After a misguided detour into atmospheric rock on 2015’s Wilder Mind underperformed critically and commercially, Mumford & Sons could have returned to the acoustic singalongs that made them famous and cranked out a catchier record. Delta indeed brings back the banjo and the big choruses, but when up-and-coming radio rock groups are more likely to experiment in Ableton than study folk music, another Sigh No More simply wouldn’t cut it.

Instead, the Mumfords’ new album takes every possible next move at once: their synth-pop record, their big-budget orchestral record, and their back-to-basics record. Working with producer Paul Epworth, who splits his time between smaller acts like Glass Animals and mega-successes like U2 and Adele, the band stretch themselves as far as possible, clinging to their folkish roots while also embracing their arena-headlining status. Mumford jokes may have been hacky in 2015, but their craving for artistic credibility stills leads them to awkward places.

The Mumfords don’t need constant overhaul to be successful, or even good, but they stretch themselves thin anyway. Opener “42,” Delta’s most overblown song, isn’t terrible live: In a lower key and without the extraneous instruments, there’s none of the strain of the studio version. On record, it plays more like a conventional movie theater converted to IMAX, cramming frantic drumming and piercing backing vocals into the same claustrophobic frame. The nadir is easily “The Wild,” with an outro so over-the-top that even the most literal-minded nature documentary music supervisor wouldn’t take the bait. “Forever” attempts to recapture the group’s old sound, until faltering over a labored refrain of “Love with your eyes / Love with your mind / Love with your… / Dare I say forever.” What might’ve been effective Sheeran-style schmaltz is sabotaged in the final chorus by the addition of a vocoder and a string-led instrumental coda. It’s a self-serious pileup of grand gestures from a band that, in the past, at least tried to evince a sense of humor.

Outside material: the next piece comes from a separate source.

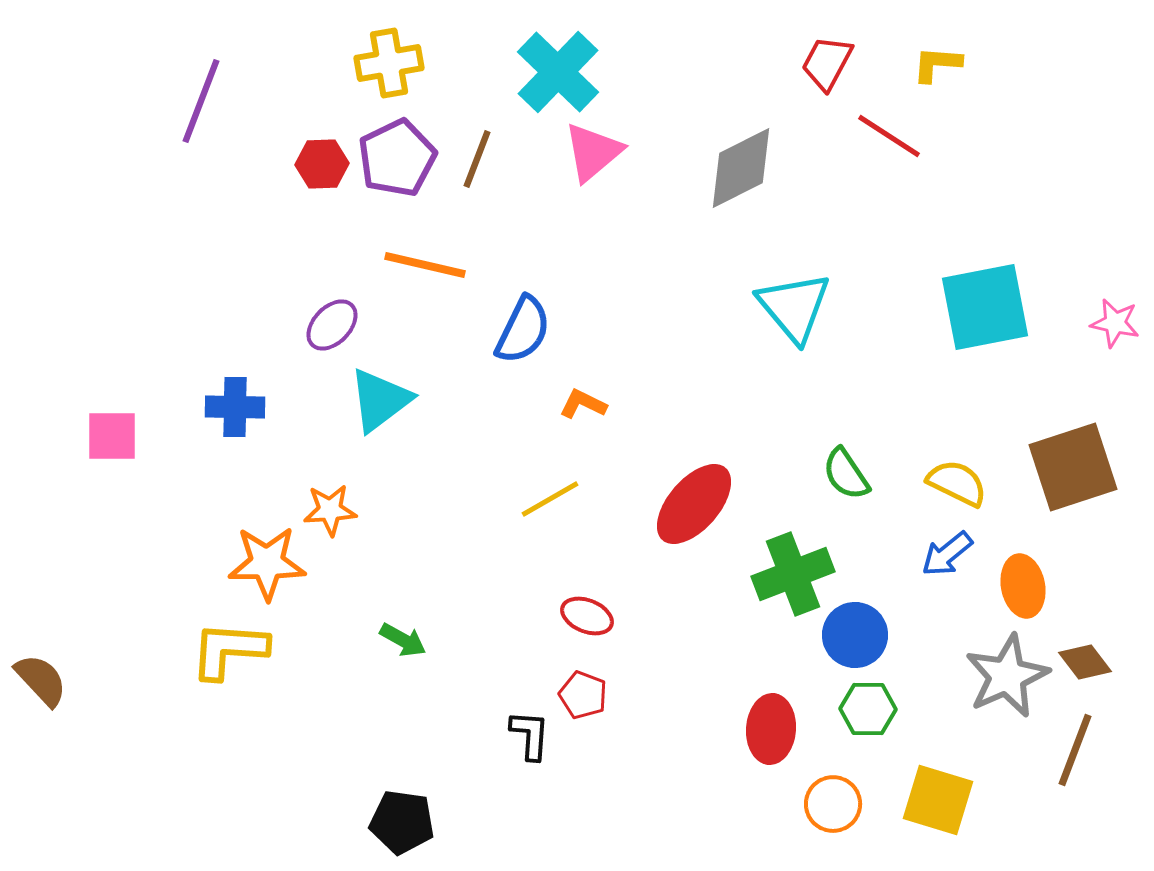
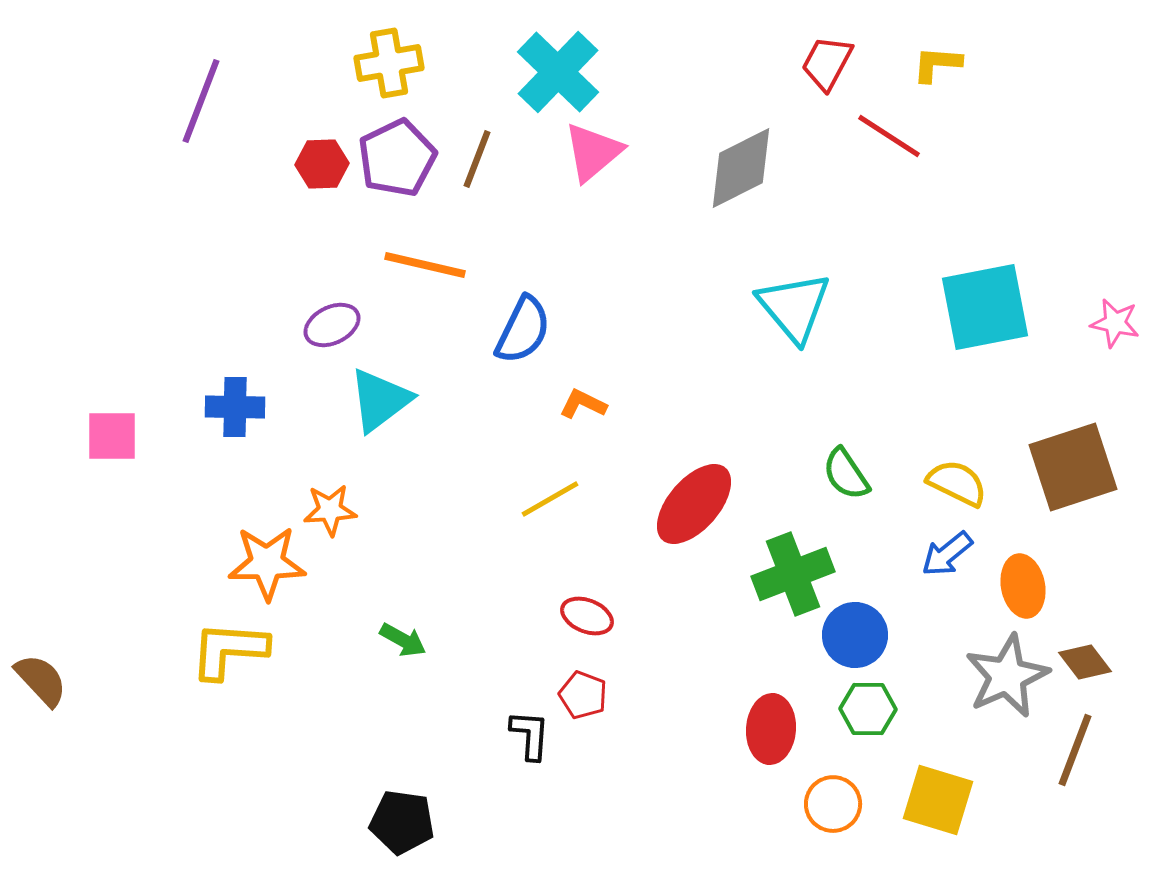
purple ellipse at (332, 325): rotated 20 degrees clockwise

Not that this record would be engaging stripped to its essentials—the lyrics here could barely inspire discussion among those hardcore fans still left. For all their insistence on repetitive platitudes, the Mumfords’ struggles with faith in others and in God can be compelling on a song like Babel’s “Below My Feet.” Delta’s lyrics are so vague that they’re borderline nonsensical, and weirdly mean-spirited instead of spiritual. “If I Say” is probably about being cheated on, but the phrasing takes a forced turn into Yoda-ism: “Show me your eyes / Are they drier than mine? / Your soul survives / But peace you’ll never find.” Meanwhile, “Slip Away” is straight up arrogant, as Marcus Mumford swears he “knows you better than you” and “wouldn’t have it any other way.” On Sigh No More’s “Timshel,” Mumford admitted that “I can’t move the mountains for you,” and that humility is gone on Delta.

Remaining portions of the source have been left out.